First of all, I absolutely love my baby girl, my little boy, and my energetic kindergartener.  Each of them individually are wonderful and even well behaved.  Even paired with one another isn't so bad.  But the three together, well the highs are higher and the lows are so much lower. 
Screaming in stereo was bad with two, but three?  Deafness has already set in.  Three kids to clean up after?  Three different age groups to entertain?  AAAAAGGGG

Three fast asleep kids?  Three laughing playing kids?  Three kids listening intently to a story?  Three kids bowing their heads queitly during a prayer?  It's a piece- a small sliver- of heaven in my home.  There are clear moments of joy that carry me through the hours,even days, of hard work.  Isabelle laughing, smiling. Josh saying a prayer.  Abby telling me about her day. 

It's making those moments happen more often that I am trying to accomplish.  They seem to come and go without any predictability.  This is the hardest lesson of motherhood. To just enjoy the moments of heaven without pouring over how to recreate them.  Because in all honesty I have replicated exactly certains days of my life all with different outcomes. I think the key is being open to the possibility of a good time when it rolls along. 
Siezing the day.
So three kids right now is challenging, but rewarding.  It is an amplified state of where I was.   

Sunday, February 6, 2011

Leaving Ur

leaving ur

I read this article by Kristin Armstrong (one of my favorite bloggers).  I thought about my own Ur.  In some very tangible ways I feel like I have left Ur.  I live in Ohio thousands of miles from my Texas home, with only new friends to greet us.  We live literally every year differently and without knowledge of where we are going to live and when we will get there or how it will all happen.  The constant that is most important is trusting the Lord.

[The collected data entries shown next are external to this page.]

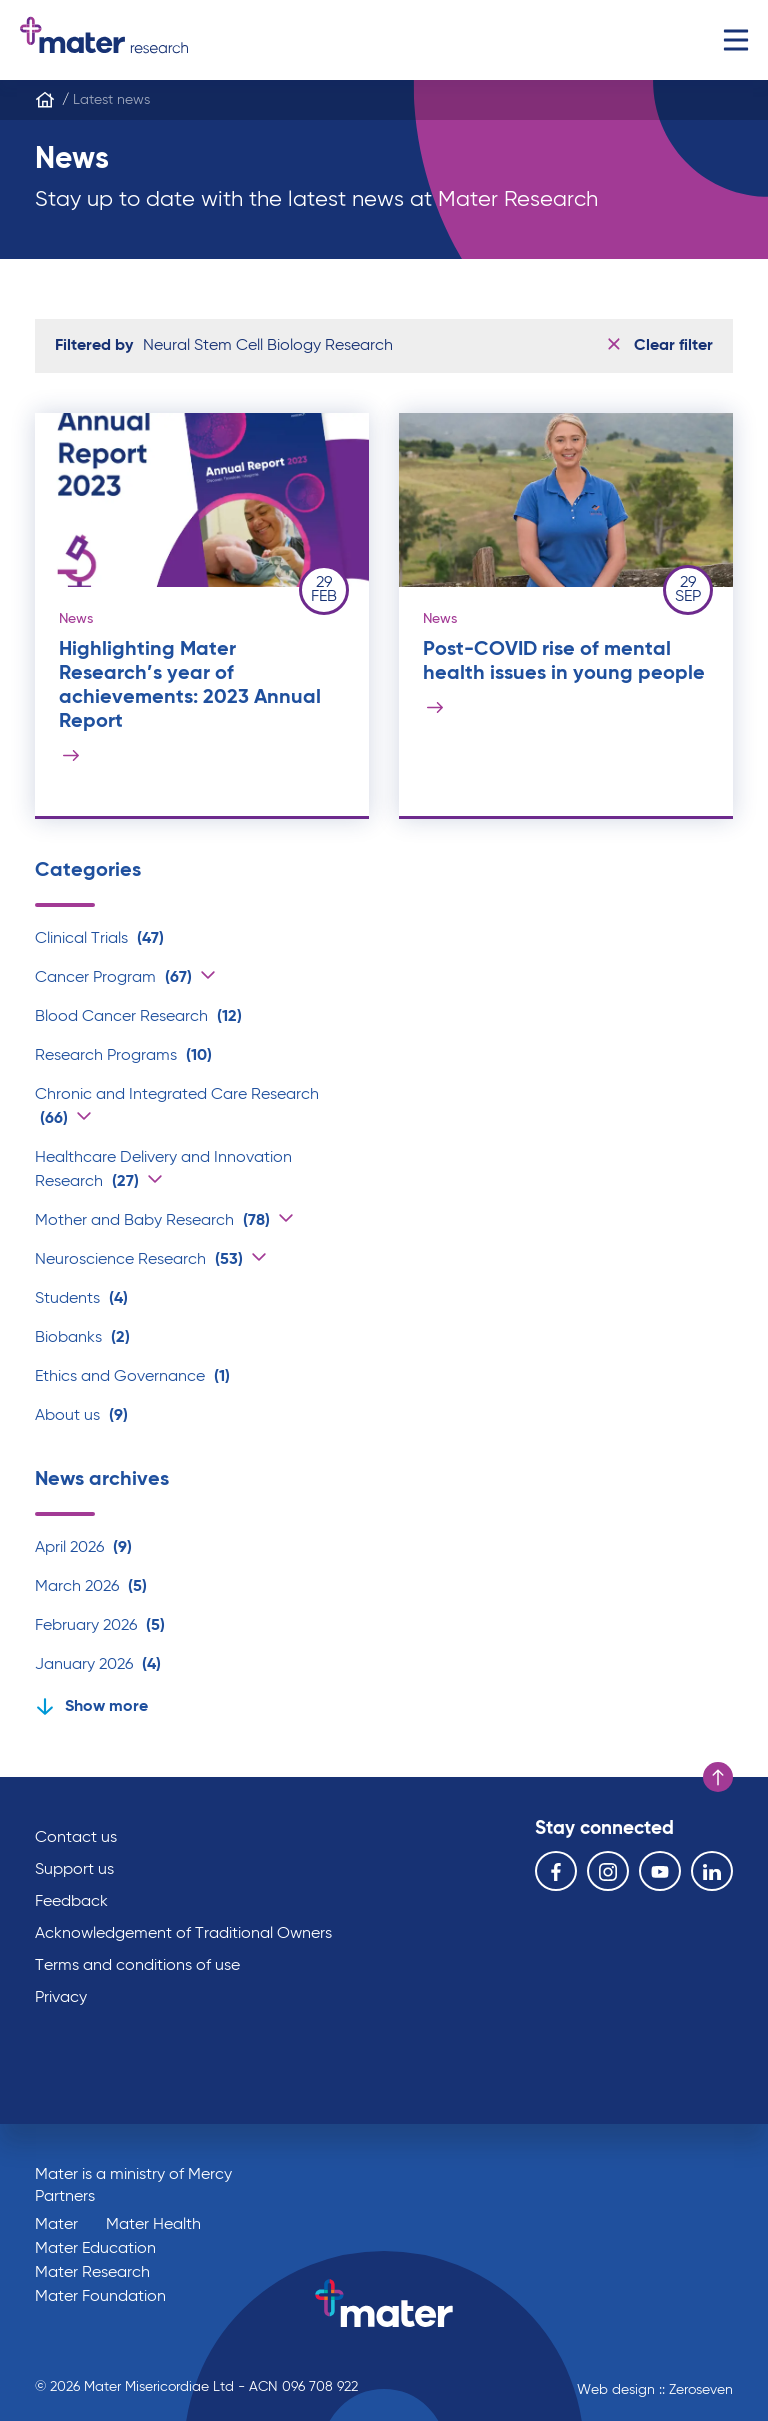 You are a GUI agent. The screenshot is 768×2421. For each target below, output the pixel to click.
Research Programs (123, 1056)
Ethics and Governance (132, 1377)
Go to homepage (104, 40)
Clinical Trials (99, 939)
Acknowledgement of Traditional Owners (183, 1934)
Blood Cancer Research (138, 1017)
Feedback (71, 1902)
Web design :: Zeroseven (655, 2390)
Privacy (61, 1998)
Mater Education (95, 2249)
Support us (74, 1870)
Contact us (76, 1838)
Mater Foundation (100, 2297)
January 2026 (98, 1665)
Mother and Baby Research (152, 1221)
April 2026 (83, 1548)
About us (81, 1416)
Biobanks (82, 1338)
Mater (56, 2225)
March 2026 (91, 1587)
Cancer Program (113, 978)
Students (81, 1299)
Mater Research (92, 2273)
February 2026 (100, 1626)
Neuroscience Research (139, 1260)
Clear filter (660, 346)
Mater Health (153, 2225)
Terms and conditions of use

I still find it difficult to always trust that this is right.  That HOW we are doing it is right.  That WHERE we are is right.  I find myself in need of a lot or reassurance.  This is new to me and my husband.  No one is really mentoring us through this  process.  We are guided by God, I believe, but not really any one person here on earth.  Don't get me wrong, we have some fantastic cheerleaders, but for them this is new too.

tangent:  When I think about our journey here it helps me feel compassionate towards other people who venture out beyond the landscapes that their families have already made.  I often hear about welfare recipients and why don't they do more for themselves.  Or children of High School dropouts.  These are people at the bottom of the wrung.  Who seemingly don't do the basic civility of providing for themselves and bettering their situation so that they can provide for themselves.. 


 It's scary and hard and most importantly unknown.  


Forging the path is difficult when no one is there holding your hand through it.  There is so much that I hope to pass on to our children that will make their journey easier.  Conversely we have struggled so much where others glide by and that alone has granted us trouble.  I can see now why more poverty stricken people don't change their situation.  Not because it is comfortable but because it is known.  
End Tangent


In other ways, much more private ways, I still need to heed that call to pack up and leave.  Again it is hard but mostly unknown.  It requires more than measurable trust and almost equal work.  Being the mother of three has rocked my world.  Having a husband that is gone at school or church is painstaking.  Doing it without family brings me to a place I have never before known.

But God has provided.  He has provided the friends that are my Ohio family.  He has proven His trustworthiness.  He has given me strength to do the work.  And he leads me ever on.  I just hope that I continue to have the faith to follow.

Wednesday, February 2, 2011

Isabelle



I made this picture extra large so you could tell that I put brush strokes on it.  Anyway I've been having fun with photo shop.  There's so much more to post.  So many ups and downs.  Just need to get to it.